[What this task involves]: Up to and including the line with "This screenshot has", output the records exactly as they appear.

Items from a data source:
□ □ □ □ □

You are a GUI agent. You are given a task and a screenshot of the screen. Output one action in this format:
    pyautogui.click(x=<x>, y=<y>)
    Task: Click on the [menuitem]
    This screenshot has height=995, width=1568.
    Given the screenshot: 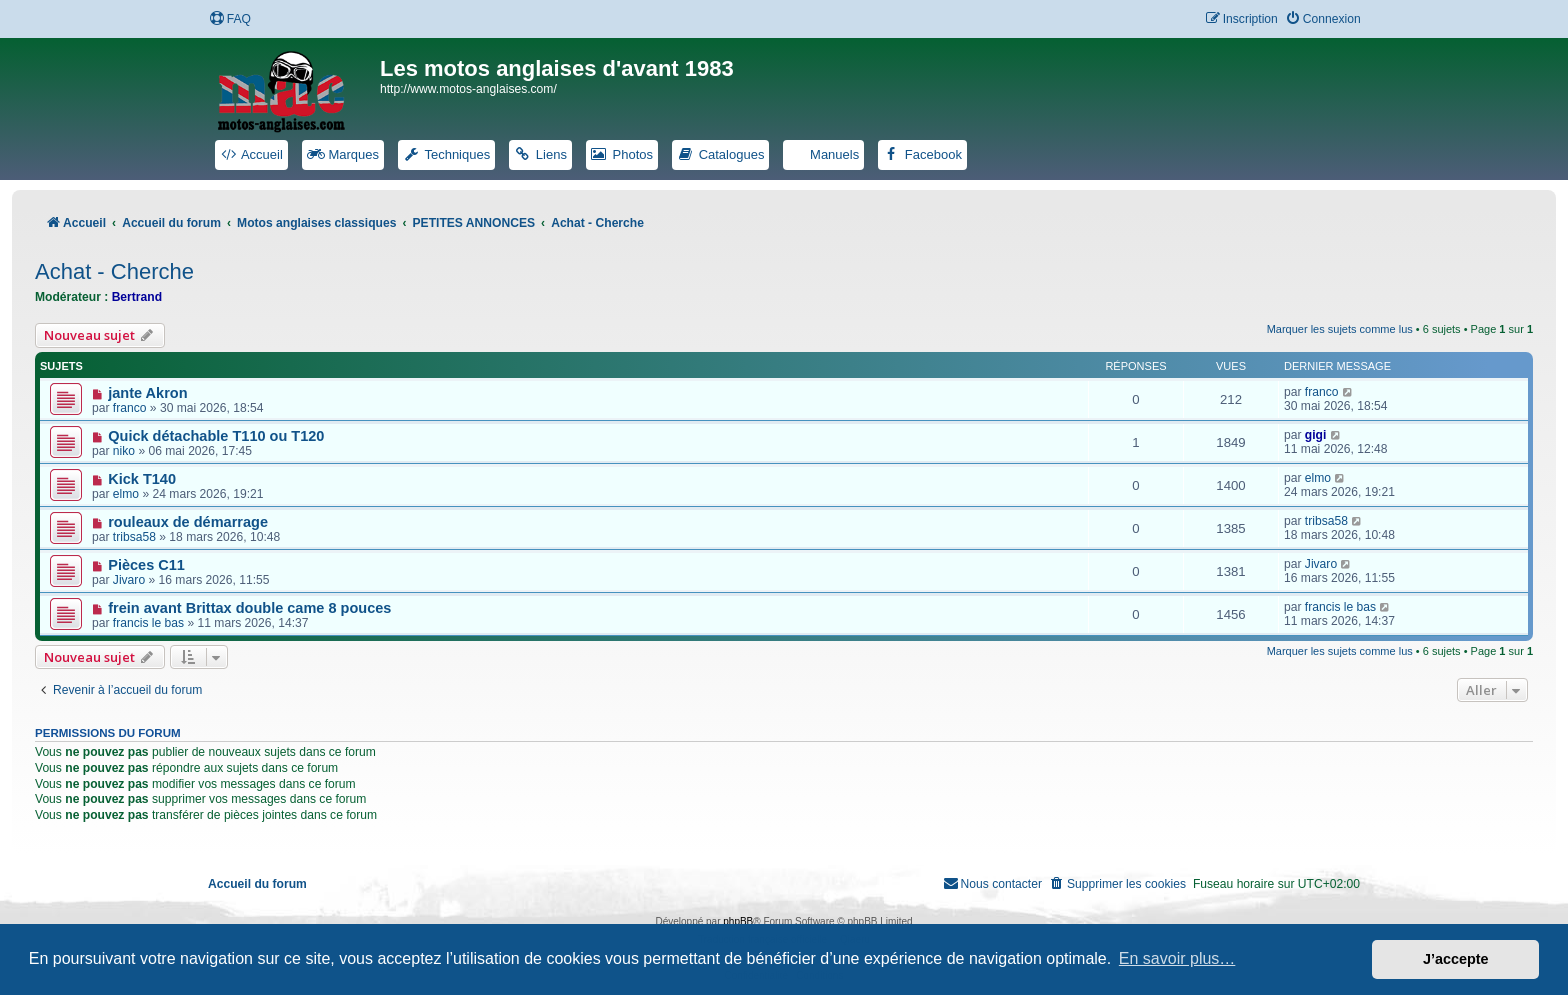 What is the action you would take?
    pyautogui.click(x=230, y=19)
    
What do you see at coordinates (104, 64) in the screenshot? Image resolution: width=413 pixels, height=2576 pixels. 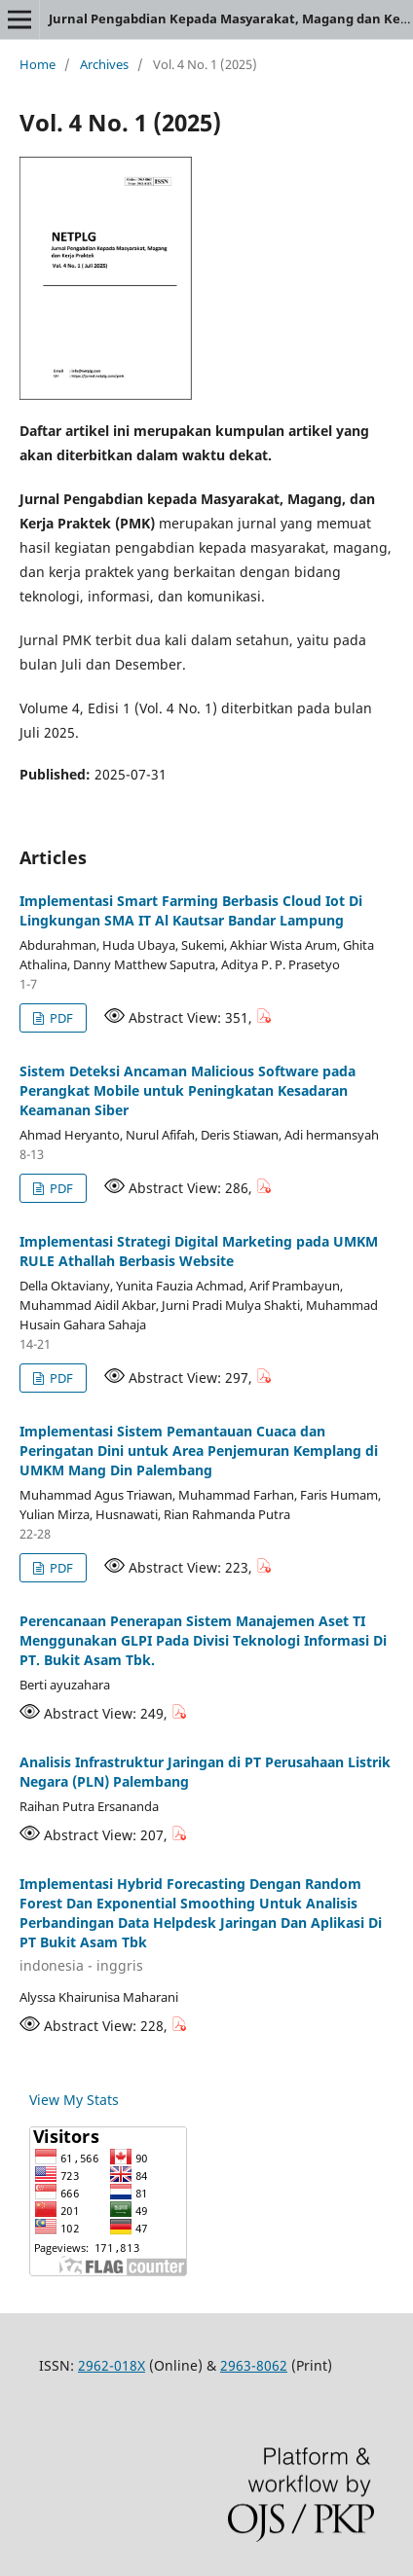 I see `Archives` at bounding box center [104, 64].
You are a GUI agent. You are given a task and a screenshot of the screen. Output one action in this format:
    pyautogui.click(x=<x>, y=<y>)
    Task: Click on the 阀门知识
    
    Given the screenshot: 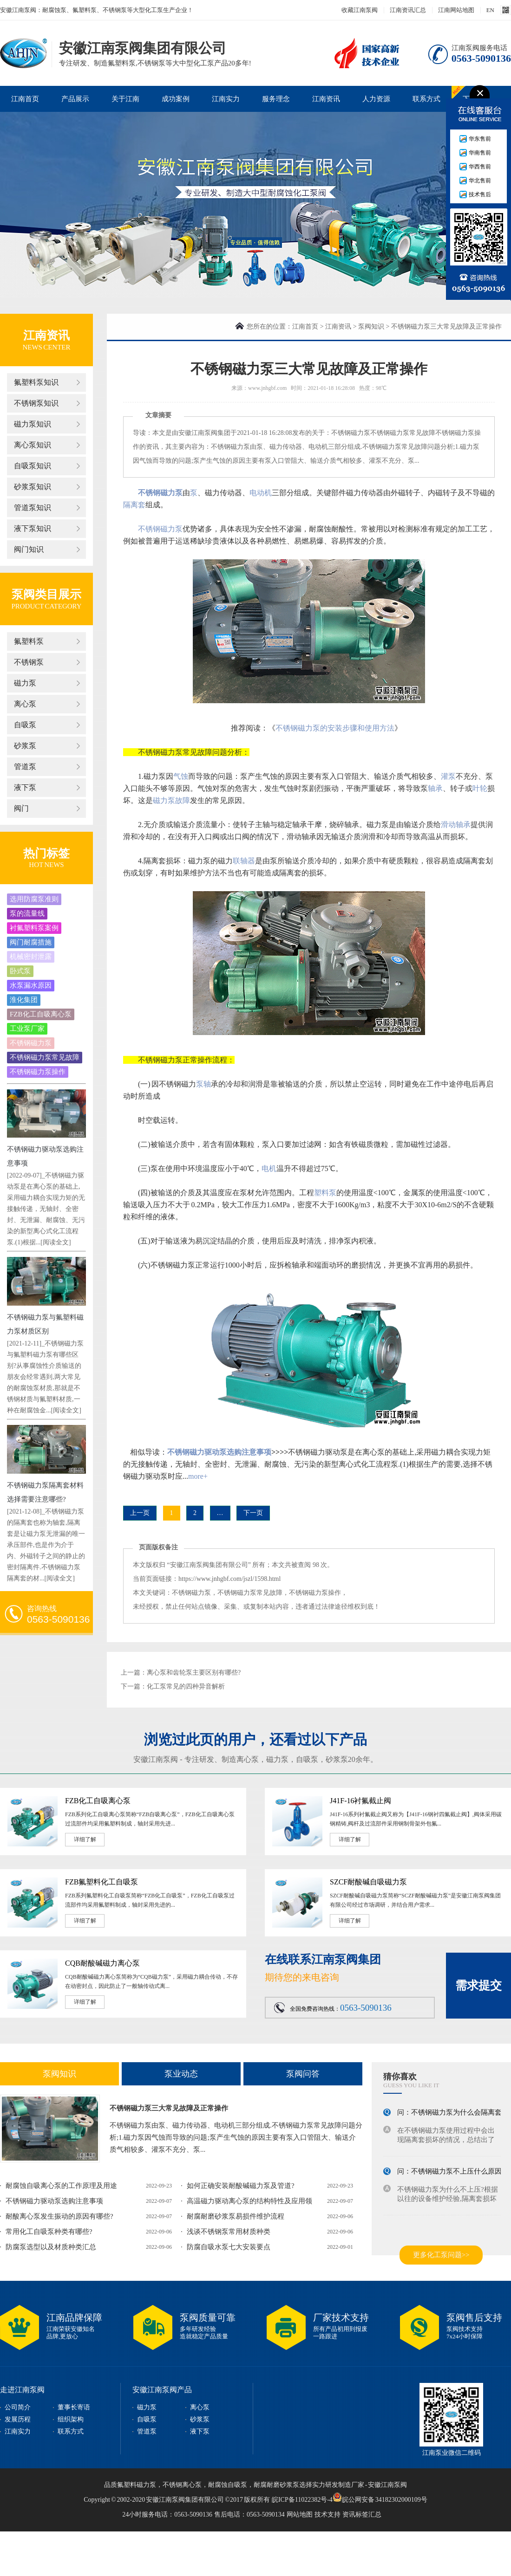 What is the action you would take?
    pyautogui.click(x=29, y=549)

□ □ □ □ □

[Written answer]:
You are a GUI agent. You are given a task and a screenshot of the screen. Output one action in this format:
    pyautogui.click(x=<x>, y=<y>)
    Task: Click on the [menuitem]
    This screenshot has height=995, width=1568.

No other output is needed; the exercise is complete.